— What to do —
What number of lines in the records below hold the word "into"? Give that number alone.

— Exercise data —
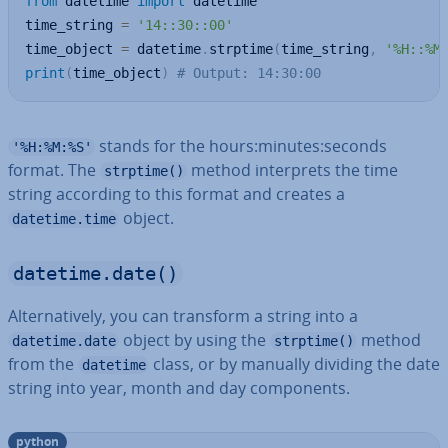
from
 datetime 
import
 datetime

time_string 
=
'14::30::00'
time_object 
=
 datetime
.
strptime
(
time_string
,
'%H::%M
print
(
time_object
)
# Output: 14:30:00
stands for the hours:minutes:seconds
'%H:%M:%S'
format. The
method in­ter­prets the time
strptime()
string according to this format and creates a
object.
datetime.time
datetime.date()
Al­tern­at­ively, you can transform a string into a
object by using the
method
datetime.date
strptime()
from the
class, or by manually dividing the date
datetime
string into year, month and day com­pon­ents.
python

— Exercise result —
2